On the other side to that, despite the fact that it isn’t a great, or probably even good movie (but I love it), the casting of Raul Julia as M. Bison vastly improved Street Fighter and helped alleviate some of the miscasts in that film.

There is also the point that games have become so cinematic as technology has improved to the point where a lot of times, they are more like movies anyway. Between cut scenes and cinematics,

Diablo III cinematic

improved graphics,

Dragon Age: Inquisition. This is an in-game screenshot I took on the XBox One version.

Fallout 4. Another screenshot I took in-game.

more voiced protagonists, etc., it almost begs the question of why we are making movies of games in the first place. I’m not saying they shouldn’t be done, but more like they’re almost becoming redundant. Unless they are expanding on the world and lore, but we’ve already talked about how that goes.

 

  1. Budget doesn’t seem to matter.

Common sense would tell you that the reason that so many video game movies fail because they are niche, low-budget films that lack the production value to attract a wide audience. That, we have discovered, is not true. Just because many game-films are those things (even the most expensive of the blockbuster Resident Evil films only had a budget of $65 million), more money does not equal a better movie, or at least a more well-received movie. Just ask Warcraft and Assassin’s Creed. The latter can’t even seem to catch a break despite an Oscar-caliber cast as well. In fact, one of the best/most faithful video game movies is the first Mortal Kombat film, with a budget of only $20 million dollars. Many times, even if the film is a box office success, such as Mortal Kombat or Lara Croft: Tomb Raider, it fares very badly critically. Is there inherent dismissal of video game movies by critics? I wouldn’t rule it out but I wouldn’t pin it solely on that. As a gamer and a lover of bad movies, I can let a lot slide in terms of goofiness and other flaws in plot and execution (whether intentional or not), but even I can admit that a lot of these films are just bad. Some are fun bad, but some are just outright atrocious.

So what do we do? Do we stop making video game adaptations? I wouldn’t go that far, despite the fact that making a good one seems to be as likely as finding a unicorn in your backyard.

I typed that as 'Unicron' the first time. Point stands either way.

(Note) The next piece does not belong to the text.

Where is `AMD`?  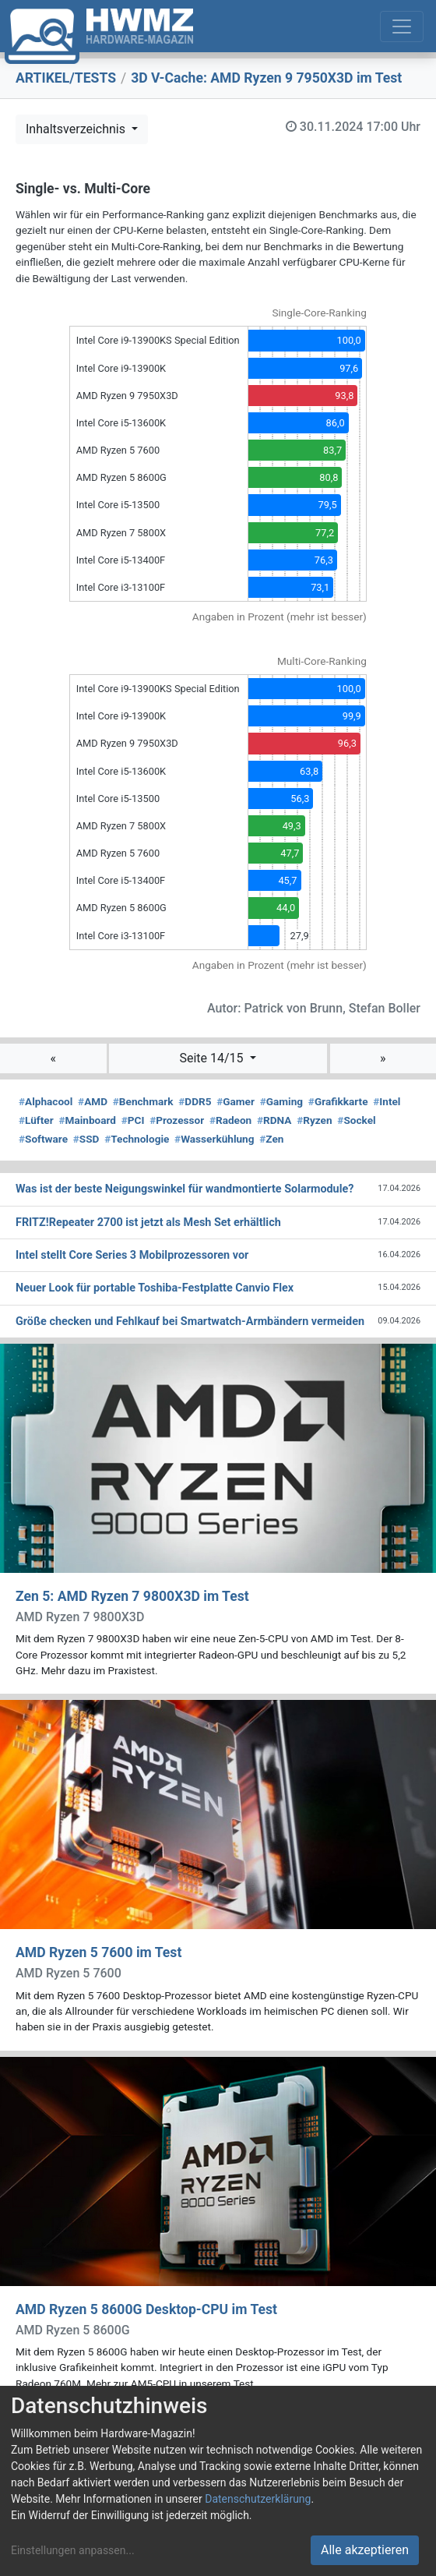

It may be an almost impossible feat, but I still hold out that faint hope that one day someone will hit upon that balance and we will finally get that good, well-received, successful video game movie. Failing that, I’d still love to see the full version of Warcraft, even though that probably won’t happen because it didn’t do well enough for a director’s cut. But, a girl can still dream, and maybe one day I’ll be right.

 

One Response to A Winner Is Not Us: Adapting Video Games Into Film

  1. More money DOESN’T make a better film. Hollywood could definitely learn that lesson. It has evidence in spades. “El Mariachi” spawned megahits and is a sort of cult classic–it was rock bottom for cost.

    Wait–were there people who didn’t care about Alice? . . . Maybe I’m not the norm [choke, cough, gasp,] or maybe I’m just not a gamer?